# Wanted: 11-periodic optimal algorithm



## Alsamoshelan (Aug 29, 2018)

Hello everyone,

I study the period of algorithms.

*Period basics*
Let A be an algorithm. A is "k-periodic" if A^k (A repetead k times) is the equivalent of doing nothing.
For instance, (RUR'U') is 12-periodic, 36-periodic, and its smallest period is 6.

*What I'm looking for*
I'm searching algorithms whose smallest period is 11 and whose height (HTM) is as small as possible.
Currently I found this one (with a program), its height is 10 :

D' L R' F U' R U' D F' L

But maybe there are smaller algorithms. That's why I need some help. If anybody find such an algorithm with a height <= 10, please let me know ! 

*Important fact for the search*
An algorithm whose smallest period is 11 must be a 11-edges cycle.

Thank you.


----------



## Tao Yu (Aug 29, 2018)

You might find this interesting: http://mzrg.com/rubik/orders.shtml

U B E F' R' B' E2 F y' is listed as an alg with an order of 11


----------



## Alsamoshelan (Aug 29, 2018)

Ok, thank you, indeed intersting that he studied also 2^2 and 4^4.
So he seems to use STM (while I'm studying in HTM).
Interesting that he find "R L2 U' F' d" as an alg with a minimal period of 2520. In HTM the highest minimal period is 1260 (reached by R' B R' U L2 for instance).


----------



## Tao Yu (Aug 29, 2018)

Ben Whitmore found these just now using ksolve++:

U L U F D2 U2 F' R' B' D' (10 HTM)
U L U R D U' F' L' B' D' (10 HTM)

He said that these are the shortest algorithms that have a order of 11. He also said that there are probably thousands of algs like these (10 HTM with an order of 11).


----------



## Alsamoshelan (Aug 29, 2018)

Thank you. Good to see my conjecture confirmed. Who is he ? I'd like to know how to proove that none of them has a height < 10.


----------



## Tao Yu (Aug 29, 2018)

Alsamoshelan said:


> Thank you. Good to see my conjecture confirmed. Who is he ? I'd like to know how to proove that none of them has a height < 10.



He's the writer of ksolve++ and told me that he used it to find those algorithms. You can probably reach him on reddit (he's not on this forum).


----------



## rokicki (Aug 30, 2018)

There are none of length less than 10. There are 17,760 of length 10 (canonical sequences; commuting moves have a
prescribed order). There are 194,496 of length 11 (canonical sequences). There are 2,355,600 of length 12.
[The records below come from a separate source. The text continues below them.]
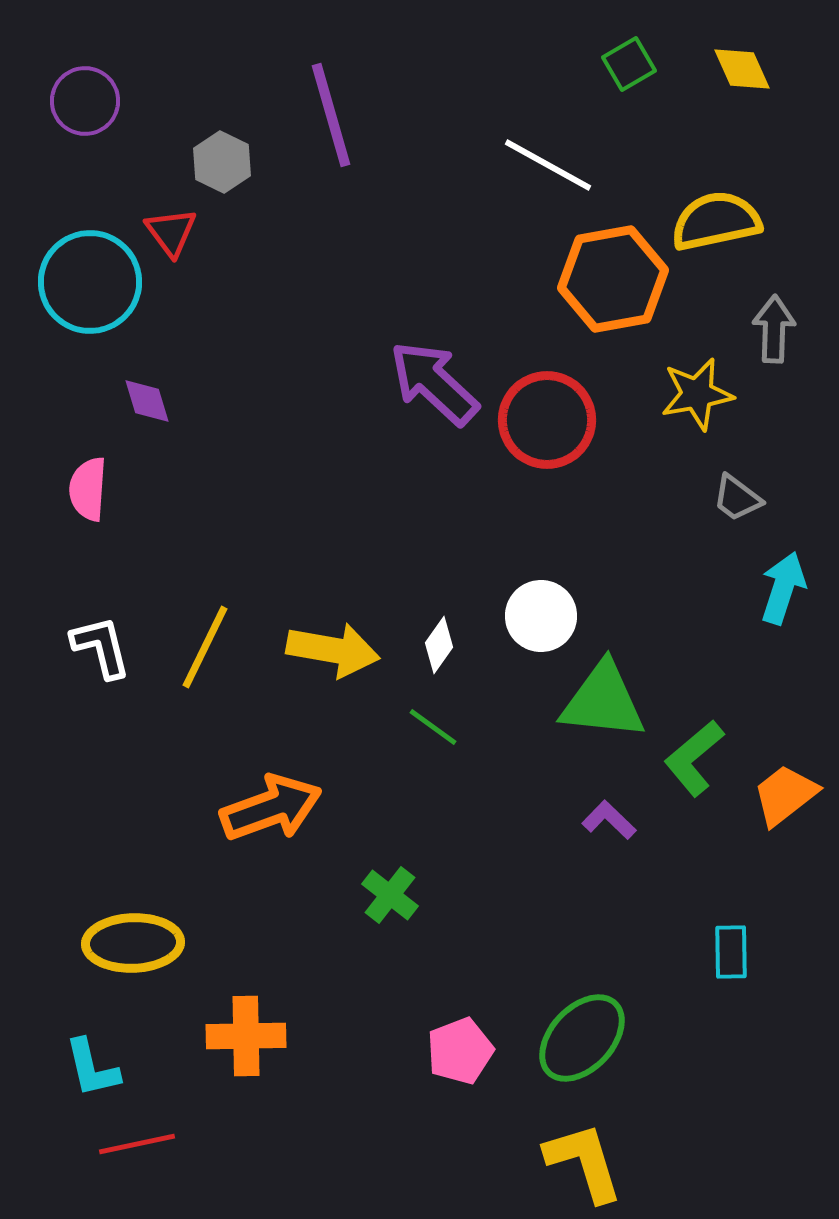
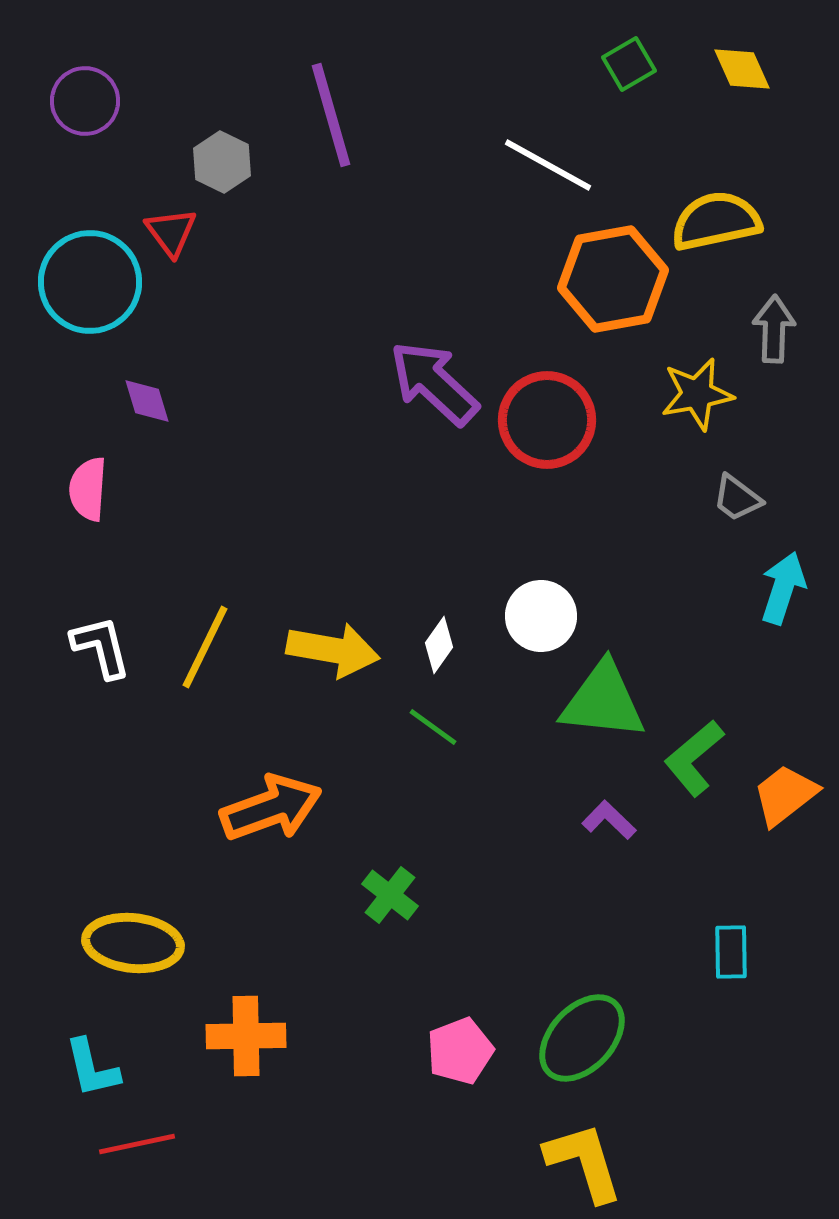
yellow ellipse: rotated 8 degrees clockwise
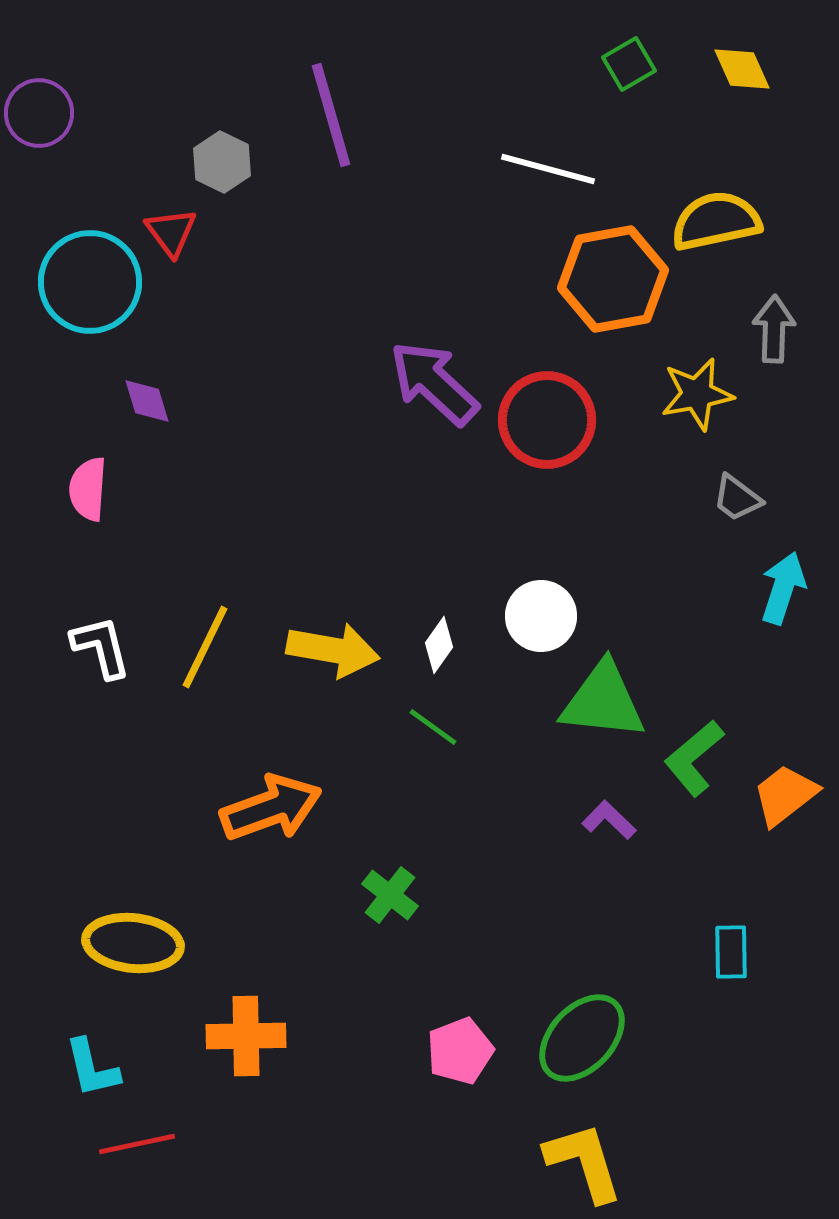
purple circle: moved 46 px left, 12 px down
white line: moved 4 px down; rotated 14 degrees counterclockwise
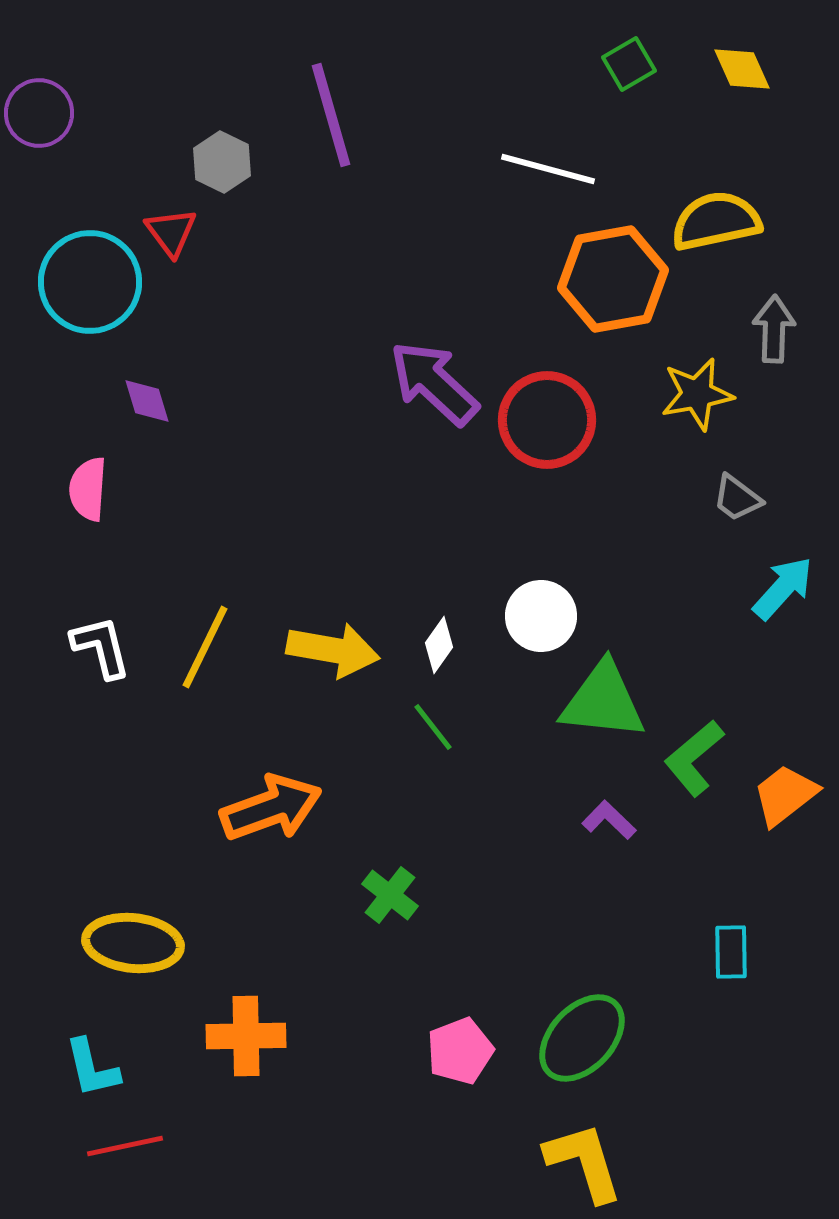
cyan arrow: rotated 24 degrees clockwise
green line: rotated 16 degrees clockwise
red line: moved 12 px left, 2 px down
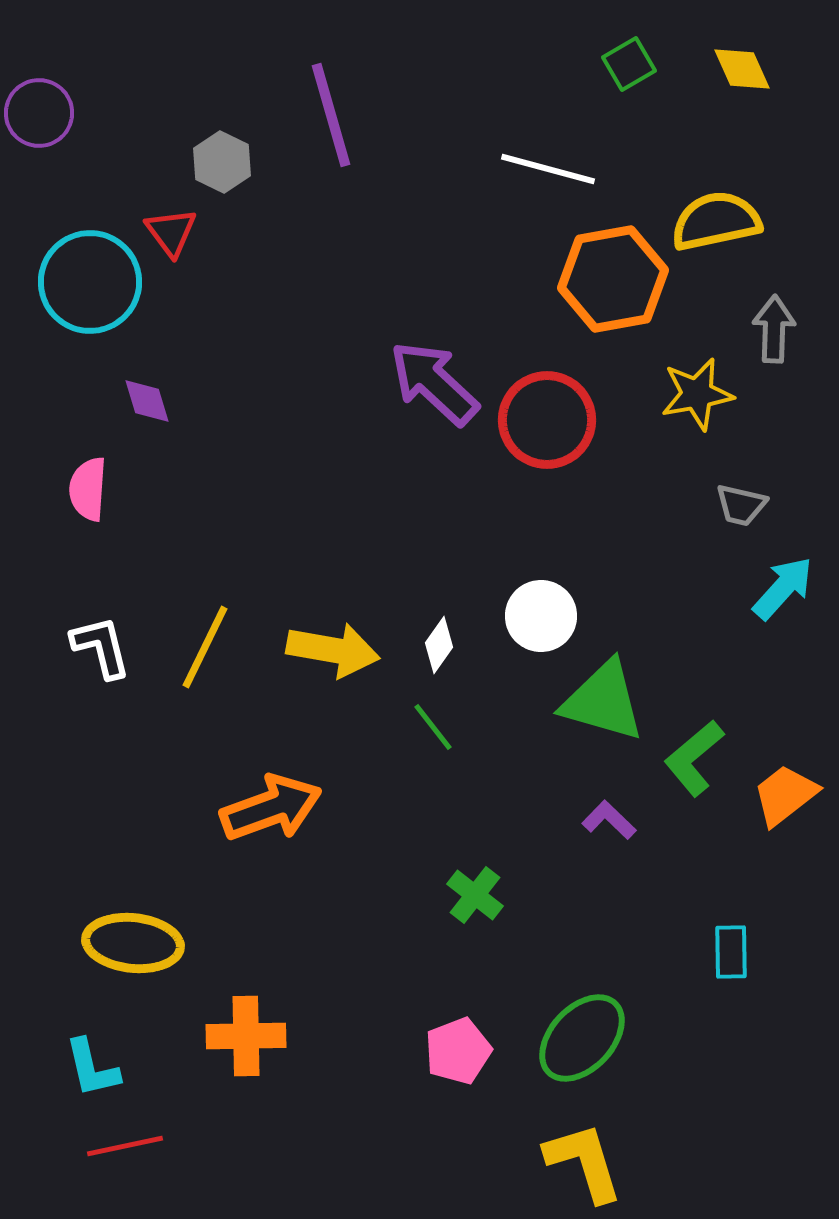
gray trapezoid: moved 4 px right, 7 px down; rotated 24 degrees counterclockwise
green triangle: rotated 10 degrees clockwise
green cross: moved 85 px right
pink pentagon: moved 2 px left
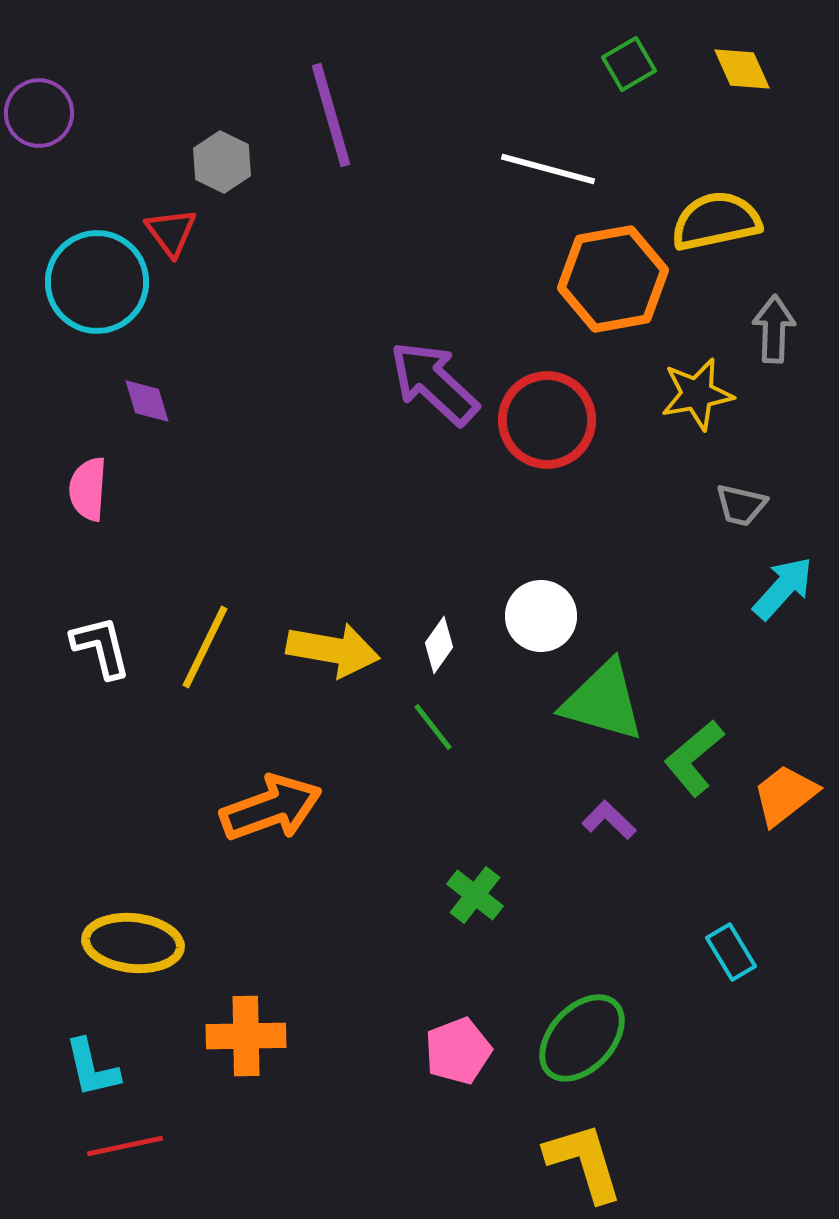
cyan circle: moved 7 px right
cyan rectangle: rotated 30 degrees counterclockwise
The numbers increase geometrically from there.

These are pretty easy to find; corners must be solved, so you can use corners as a pruning table, and just find all
solutions to corners and check each for periodicity of 11.

-tom


----------



## Alsamoshelan (Aug 30, 2018)

Thank you very much, very precise data!


> so you can use corners as a pruning table, and just find all
> solutions to corners and check each for periodicity of 11.


That's what I did to find my alg of length 10. However my program is not efficient, I think there are ways to easily filter algs preserving corners.



> He's the writer of ksolve++ and told me that he used it to find those algorithms.


I didn't know this software. It seems to be very efficient.


----------